Transcribe exactly the lines from the one holding "torrent movies, TV" to the end of the data below, including both of those lines and no others.

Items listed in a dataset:
*-*-*
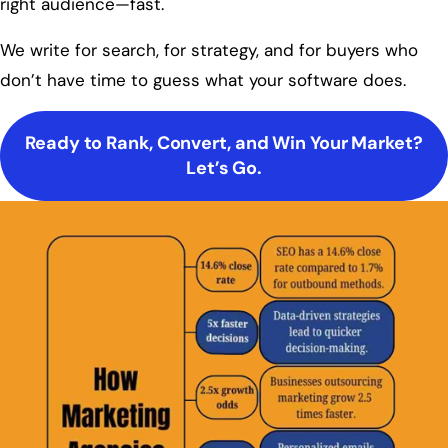
right audience—fast.
We write for search, for strategy, and for buyers who
don’t have time to guess what your software does.
Ready to Rank, Convert, and Win Your Market?
Let’s Go.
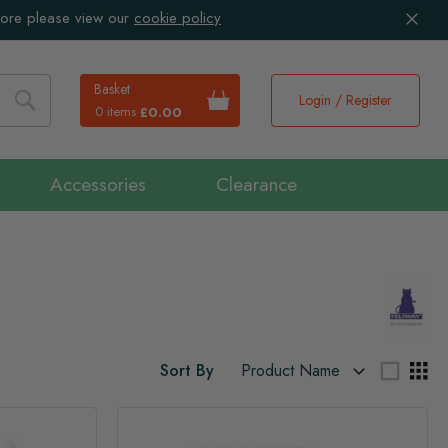
more please view our
cookie policy
Basket
Login / Register
0 items
£0.00
Search
Accessories
Clearance
Sort By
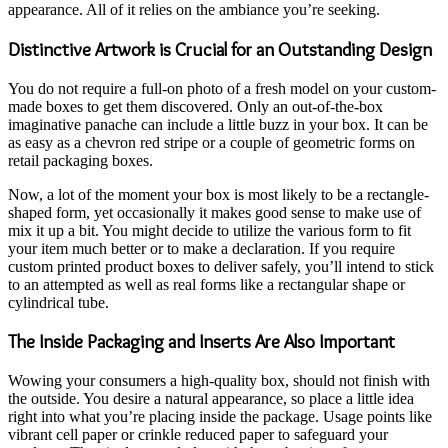
appearance. All of it relies on the ambiance you’re seeking.
Distinctive Artwork is Crucial for an Outstanding Design
You do not require a full-on photo of a fresh model on your custom-
made boxes to get them discovered. Only an out-of-the-box
imaginative panache can include a little buzz in your box. It can be
as easy as a chevron red stripe or a couple of geometric forms on
retail packaging boxes.
Now, a lot of the moment your box is most likely to be a rectangle-
shaped form, yet occasionally it makes good sense to make use of
mix it up a bit. You might decide to utilize the various form to fit
your item much better or to make a declaration. If you require
custom printed product boxes to deliver safely, you’ll intend to stick
to an attempted as well as real forms like a rectangular shape or
cylindrical tube.
The Inside Packaging and Inserts Are Also Important
Wowing your consumers a high-quality box, should not finish with
the outside. You desire a natural appearance, so place a little idea
right into what you’re placing inside the package. Usage points like
vibrant cell paper or crinkle reduced paper to safeguard your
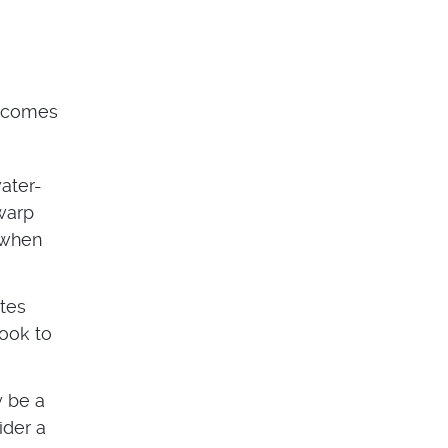
e
t comes
water-
 warp
d when
tes
look to
y be a
ider a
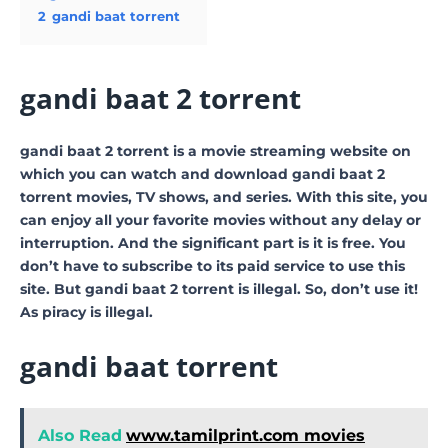
2
gandi baat torrent
gandi baat 2 torrent
gandi baat 2 torrent is a movie streaming website on
which you can watch and download gandi baat 2
torrent movies, TV shows, and series. With this site, you
can enjoy all your favorite movies without any delay or
interruption. And the significant part is it is free. You
don’t have to subscribe to its paid service to use this
site. But gandi baat 2 torrent is illegal. So, don’t use it!
As piracy is illegal.
gandi baat torrent
Also Read
www.tamilprint.com movies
*-*-*
* _Task output_:
torrent movies, TV shows, and series. With this site, you
can enjoy all your favorite movies without any delay or
interruption. And the significant part is it is free. You
don’t have to subscribe to its paid service to use this
site. But gandi baat 2 torrent is illegal. So, don’t use it!
As piracy is illegal.
gandi baat torrent
Also Read
www.tamilprint.com movies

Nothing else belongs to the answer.